**Listed records**.
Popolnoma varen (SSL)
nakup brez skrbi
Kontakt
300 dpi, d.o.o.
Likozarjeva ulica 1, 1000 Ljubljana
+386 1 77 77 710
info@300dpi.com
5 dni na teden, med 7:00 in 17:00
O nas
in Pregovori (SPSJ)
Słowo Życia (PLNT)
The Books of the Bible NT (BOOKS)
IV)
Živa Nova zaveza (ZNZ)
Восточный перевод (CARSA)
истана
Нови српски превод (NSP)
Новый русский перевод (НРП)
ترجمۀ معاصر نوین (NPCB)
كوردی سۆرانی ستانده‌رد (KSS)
...
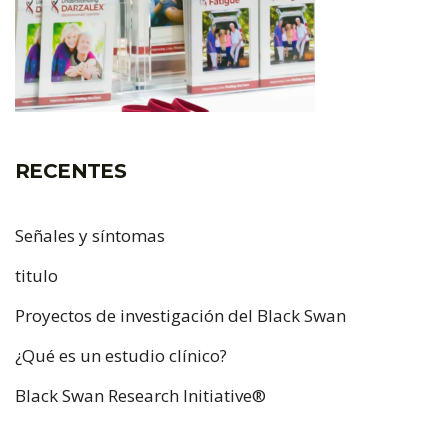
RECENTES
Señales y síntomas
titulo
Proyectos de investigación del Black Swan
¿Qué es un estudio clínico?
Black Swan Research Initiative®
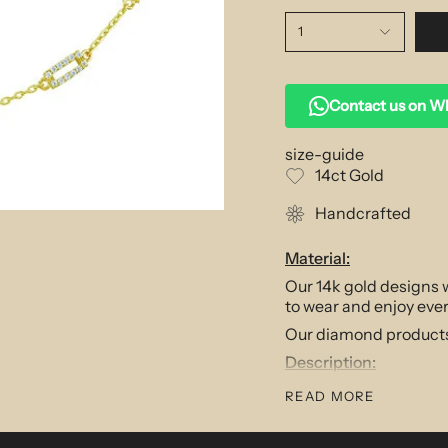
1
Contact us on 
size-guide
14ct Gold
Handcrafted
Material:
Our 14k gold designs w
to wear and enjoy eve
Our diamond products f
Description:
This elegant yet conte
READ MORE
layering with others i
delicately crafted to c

**Instructions to follow**. Looking at the entries above, can you reproduce exactly the lines from the one that holds "Popolnoma varen (SSL)" through the one that holds "Нови српски превод (NSP)", and only those?

**Answer for this exercise**.
Popolnoma varen (SSL)
nakup brez skrbi
Kontakt
300 dpi, d.o.o.
Likozarjeva ulica 1, 1000 Ljubljana
+386 1 77 77 710
info@300dpi.com
5 dni na teden, med 7:00 in 17:00
O nas
in Pregovori (SPSJ)
Słowo Życia (PLNT)
The Books of the Bible NT (BOOKS)
IV)
Živa Nova zaveza (ZNZ)
Восточный перевод (CARSA)
истана
Нови српски превод (NSP)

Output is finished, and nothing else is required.